Making their predicament even worse, the Bobcats are banged up. On Friday, they were without second-leading scorer D.J. Augustin, who is averaging 13.6 points per game.

Charlotte coach Paul Silas waited until late in the second quarter to draw a pair of technical fouls, resulting in his ejection.

Silas deserves some credit for lasting that long, particularly after the Sixers held Charlotte to just 10 points (a first-quarter low for an opponent) on 4-for-19 shooting.

Down by 13 at the start of the second quarter, Charlotte cut the Sixers' lead to 30-21 on Derrick Brown's floating jumper.

That would be the last single-figure margin of the game.

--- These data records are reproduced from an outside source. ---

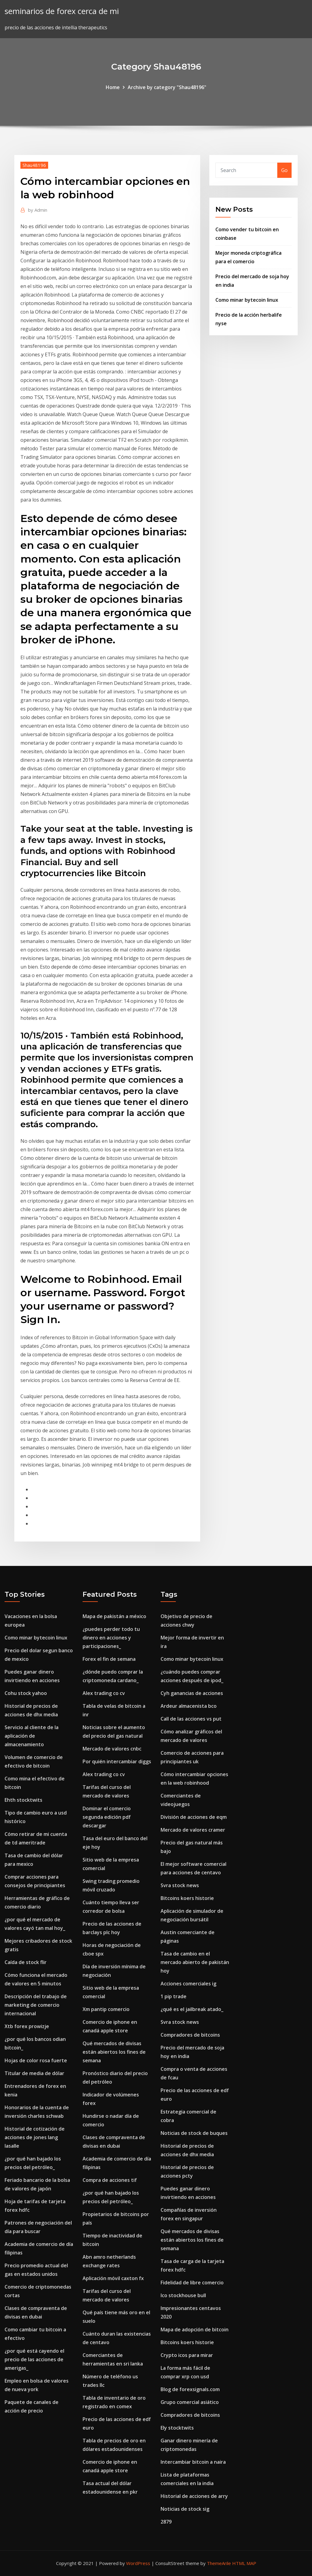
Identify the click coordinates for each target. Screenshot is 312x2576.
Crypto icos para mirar (187, 2355)
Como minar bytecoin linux (246, 300)
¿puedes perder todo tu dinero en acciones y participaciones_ (111, 1638)
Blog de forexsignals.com (190, 2389)
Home (113, 87)
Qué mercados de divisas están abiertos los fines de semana (114, 2052)
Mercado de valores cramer (193, 1829)
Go (284, 170)
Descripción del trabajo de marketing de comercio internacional (36, 2005)
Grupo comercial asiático (190, 2402)
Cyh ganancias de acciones (192, 1693)
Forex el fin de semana (109, 1659)
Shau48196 (34, 165)
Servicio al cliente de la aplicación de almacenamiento (31, 1736)
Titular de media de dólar (34, 2073)
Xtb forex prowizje (27, 2026)
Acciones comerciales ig (188, 1983)
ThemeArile (219, 2563)
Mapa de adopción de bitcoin (195, 2329)
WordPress (138, 2563)
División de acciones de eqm (194, 1817)
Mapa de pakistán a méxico (114, 1616)
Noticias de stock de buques (194, 2133)
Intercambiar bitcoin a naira (193, 2462)
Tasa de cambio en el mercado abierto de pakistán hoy (195, 1962)
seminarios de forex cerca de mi (62, 11)
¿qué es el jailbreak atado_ (192, 2009)
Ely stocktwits (177, 2427)
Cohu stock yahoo (26, 1693)
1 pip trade (173, 1996)
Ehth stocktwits (23, 1800)
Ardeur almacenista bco (189, 1706)
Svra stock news (180, 1885)
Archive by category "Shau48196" (167, 87)
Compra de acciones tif (110, 2180)
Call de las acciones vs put (191, 1718)
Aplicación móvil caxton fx (113, 2278)
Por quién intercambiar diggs (117, 1761)
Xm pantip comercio (106, 2009)
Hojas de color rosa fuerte (36, 2060)
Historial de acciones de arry (194, 2496)
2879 (166, 2521)
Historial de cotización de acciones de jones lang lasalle (35, 2137)
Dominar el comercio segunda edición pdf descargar (107, 1817)
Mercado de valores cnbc (112, 1748)
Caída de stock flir (26, 1962)
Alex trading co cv (104, 1693)
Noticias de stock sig (185, 2509)
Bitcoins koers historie (187, 1898)
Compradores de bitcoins (190, 2034)
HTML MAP (244, 2563)
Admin (37, 210)
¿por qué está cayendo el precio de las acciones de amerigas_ (34, 2359)
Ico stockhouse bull (183, 2295)
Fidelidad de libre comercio (192, 2282)
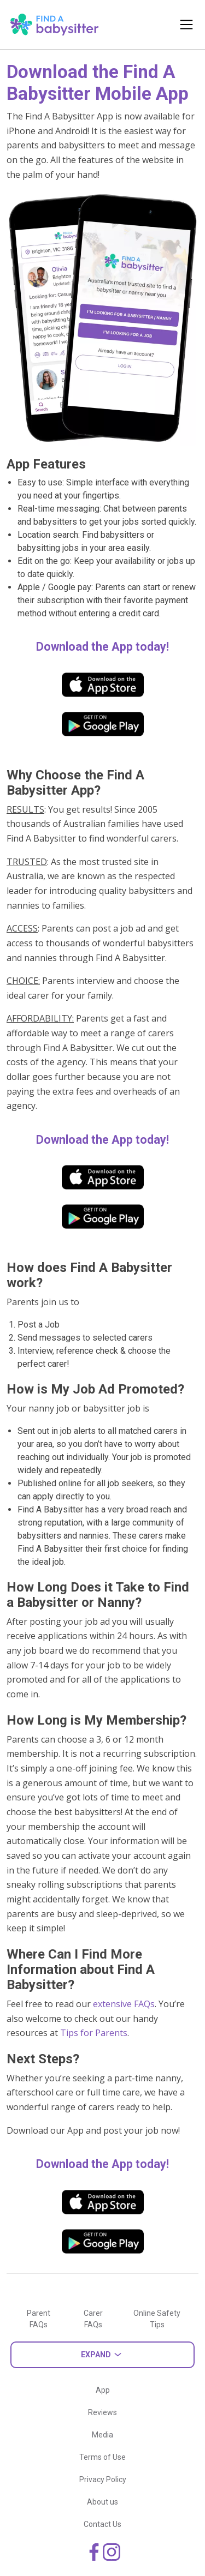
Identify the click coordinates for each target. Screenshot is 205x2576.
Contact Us (102, 2524)
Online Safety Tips (156, 2319)
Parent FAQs (38, 2319)
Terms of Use (102, 2457)
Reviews (102, 2412)
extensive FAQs (124, 2004)
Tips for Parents (93, 2033)
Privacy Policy (102, 2479)
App (103, 2390)
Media (102, 2434)
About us (102, 2501)
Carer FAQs (93, 2319)
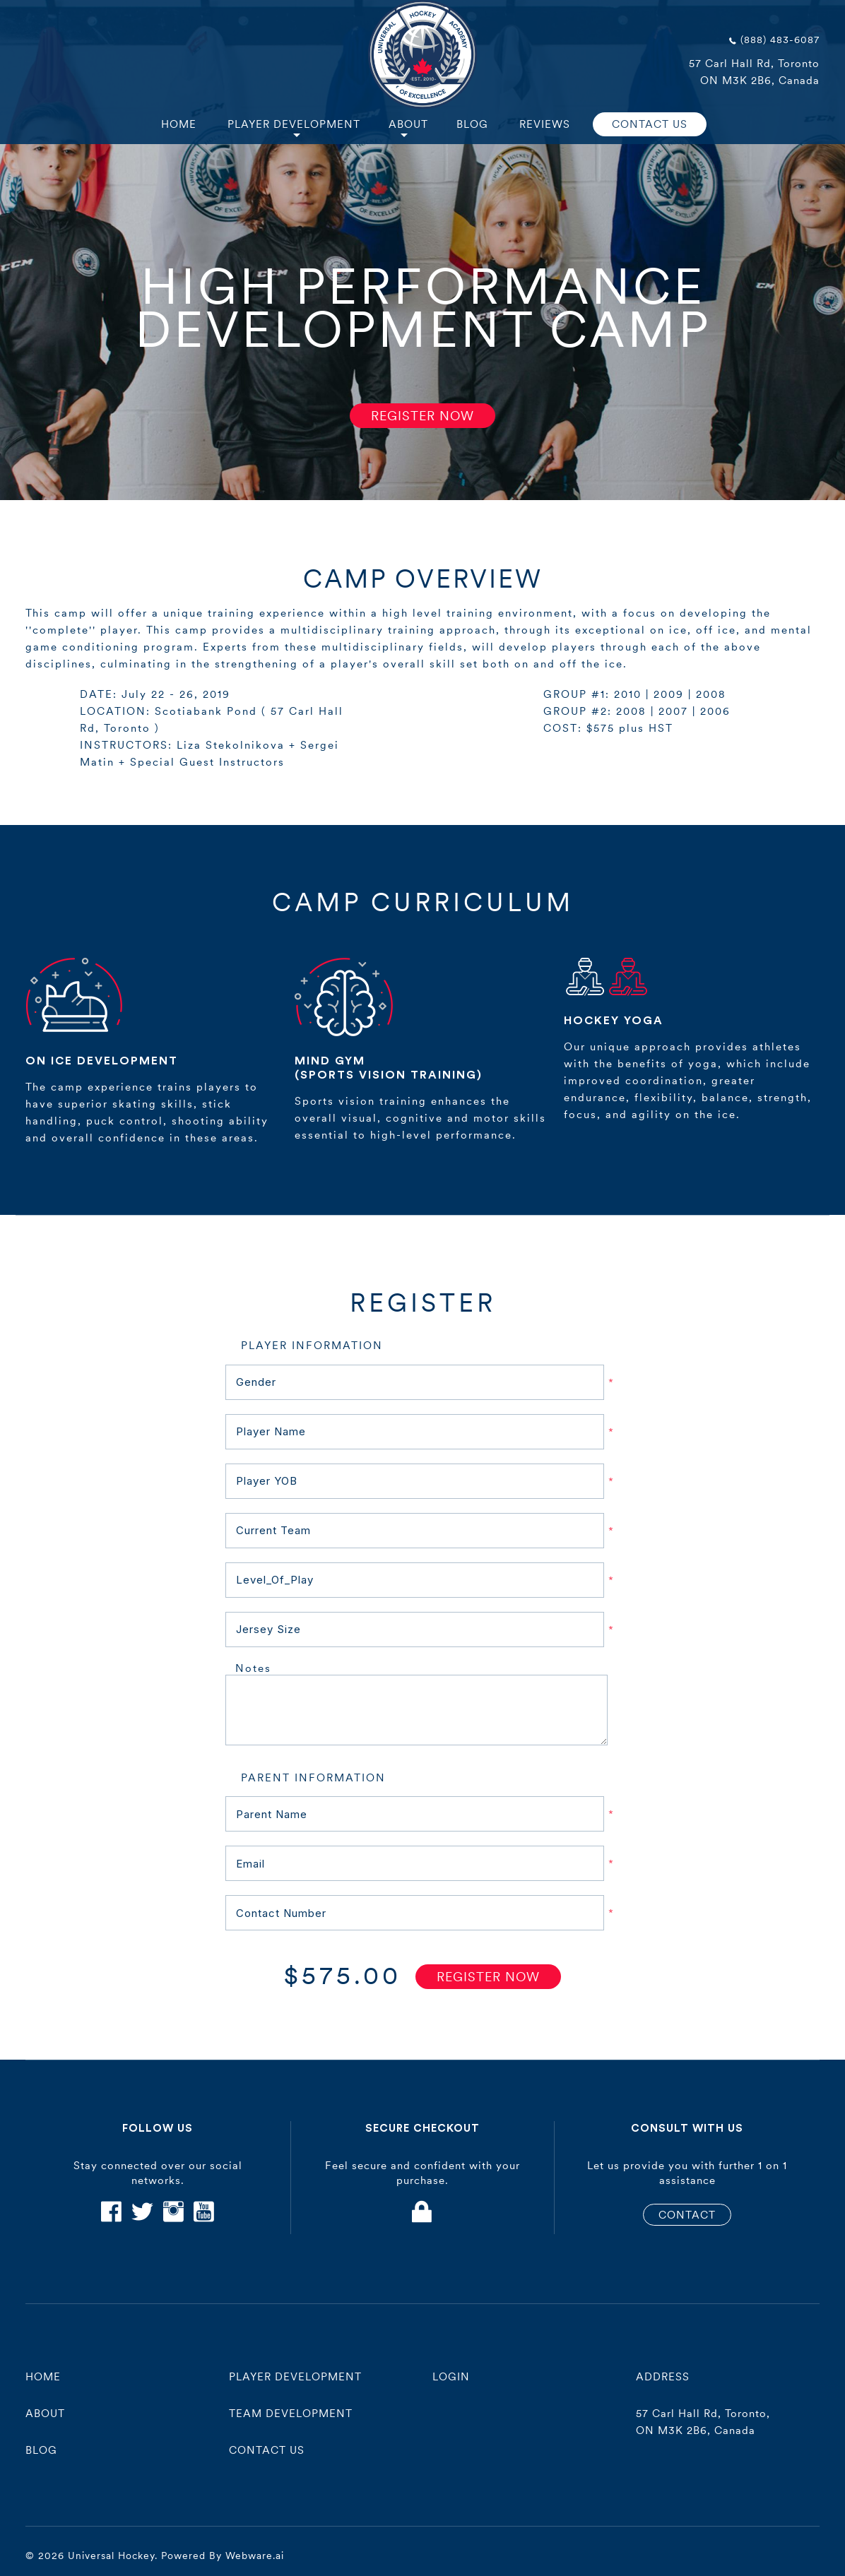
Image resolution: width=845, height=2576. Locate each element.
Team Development (291, 2413)
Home (178, 124)
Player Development (294, 124)
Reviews (544, 124)
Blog (472, 124)
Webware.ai (254, 2555)
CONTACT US (649, 124)
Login (451, 2376)
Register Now (422, 416)
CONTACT (687, 2214)
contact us (267, 2450)
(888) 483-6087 (780, 39)
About (408, 124)
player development (295, 2376)
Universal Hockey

With Williams scoring 10 points in the quarter, the Sixers built a lead that would be the difference for the rest of the game.

It started when Young, still bothered by a bruised lower back he suffered against New Jersey, soared in for a slam dunk.

Young's basket seemed to be just the impetus the Sixers needed, sparking a 23-8 Philadelphia run that concluded with Meeks' three-pointer swishing through the net to give the Sixers a 53-29 advantage with 2 minutes, 39 seconds left in the half.

The Sixers scored just 18 points in the third quarter on 7-for-19 shooting. But as mediocre as they were, Charlotte was even worse, connecting on just 6 of 19 field-goal attempts (31.6 percent) and scoring just 14 points, and trailed by 26 points heading into the fourth quarter.